A gorilla onesie wearing thug who bit part of a mans ear off - after chomping on a dog’s ear - has been jailed for more than three years.
Craig Lines attacked Leigh Bray and his dog in the brutal assault in Farcet last year.
Mr Bray lost the tip of his left ear in the assault - and was also left with serious leg wounds after he was dragged by a car along the street as Lines’ wife, Lauren Poole, drove from the scene. At Peterborough Crown Court Lines (34) and Poole (33), both of Marshalls Way, Farcet, were jailed for their part in the incident by Judge Sean Enright.
Lines was locked up for three years and three months after pleading guilty to inflicting grievous bodily harm and criminal damage, while Poole was jailed for a year after a jury found her guilty of dangerous driving following a trial.
Jonathan Masters, prosecuting, told the court Mr Bray had gone to see Lines on June 24 as he owed him money.

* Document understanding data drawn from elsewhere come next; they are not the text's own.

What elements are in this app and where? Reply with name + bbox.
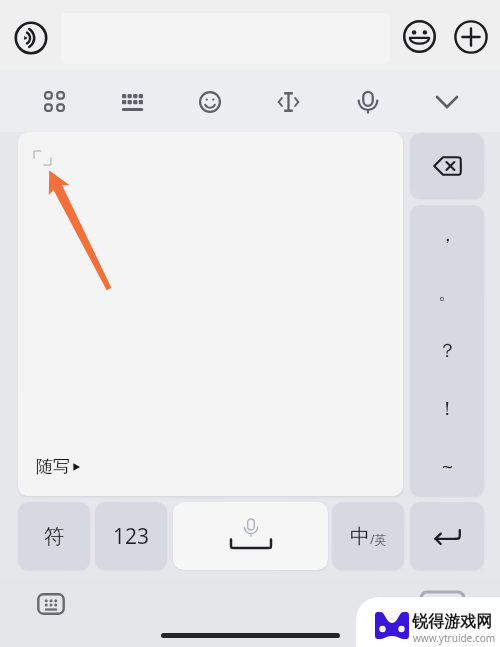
staticText: ， (438, 223, 457, 247)
staticText: ~ (442, 454, 453, 480)
button[interactable]: ！ (410, 380, 484, 438)
button[interactable]: Chinese English toggle (332, 502, 404, 570)
button[interactable]: Expand handwriting area (32, 148, 52, 168)
button[interactable]: Enter (410, 502, 484, 570)
button[interactable]: Voice (328, 71, 407, 132)
button[interactable]: 随写 (36, 456, 81, 477)
button[interactable]: ~ (410, 438, 484, 496)
staticText: ？ (438, 339, 457, 363)
staticText: 锐得游戏网 (412, 612, 492, 632)
button[interactable]: ， (410, 205, 484, 264)
staticText: 。 (438, 281, 457, 305)
button[interactable]: Add (449, 15, 492, 58)
button[interactable]: Switch keyboard (35, 591, 67, 617)
button[interactable]: Emoji (171, 71, 249, 132)
staticText: 123 (113, 522, 150, 551)
button[interactable]: Voice input (9, 16, 53, 60)
button[interactable]: Collapse keyboard (407, 71, 486, 132)
staticText: /英 (370, 531, 387, 547)
button[interactable]: Space (173, 502, 328, 570)
button[interactable]: Backspace (410, 133, 484, 199)
staticText: ！ (438, 397, 457, 421)
staticText: www.ytruide.com (413, 631, 496, 645)
button[interactable]: Keyboard layout (93, 71, 171, 132)
button[interactable]: 123 numbers (95, 502, 167, 570)
staticText: 随写 (36, 456, 70, 477)
button[interactable]: Edit text (249, 71, 328, 132)
button[interactable]: Apps (15, 71, 93, 132)
button[interactable]: Expand handwriting area (18, 132, 403, 496)
button[interactable]: 符 symbols (18, 502, 90, 570)
button[interactable]: Emoji (398, 15, 441, 58)
staticText: 中 (350, 524, 370, 549)
button[interactable]: 。 (410, 264, 484, 322)
button[interactable]: ？ (410, 322, 484, 380)
staticText: 符 (44, 524, 64, 549)
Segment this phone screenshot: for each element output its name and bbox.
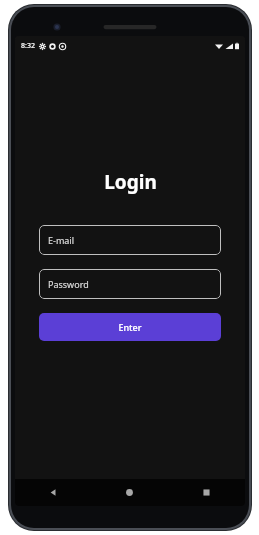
button[interactable]: E-mail xyxy=(39,225,221,255)
staticText: 8:32 xyxy=(21,41,35,51)
button[interactable]: Back xyxy=(15,479,91,506)
button[interactable]: Recent apps xyxy=(168,479,245,506)
button[interactable]: Home xyxy=(91,479,168,506)
button[interactable]: Enter xyxy=(39,313,221,341)
button[interactable]: Password xyxy=(39,269,221,299)
staticText: Enter xyxy=(118,321,142,333)
staticText: Password xyxy=(48,278,89,290)
staticText: Login xyxy=(104,169,157,195)
staticText: E-mail xyxy=(48,234,75,246)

He said when he arrived at 6.45pm, Lines - who the court was told was wearing a gorilla onesie without the headpiece - went over to Mr Bray’s van, and smashed the passenger window. He then picked up Mr Bray’s dog, a Jack Russell named Beans, put him in a headlock, and bit the dogs ear.
Mr Masters said: “The grip Mr Lines had was to put the dog in a headlock, choking the dog. Mr Bray said Beans’ eyes were popping out.”
As Mr Bray got closer, Lines stopped biting the dog, he leaned in and bit Mr Bray’s left ear.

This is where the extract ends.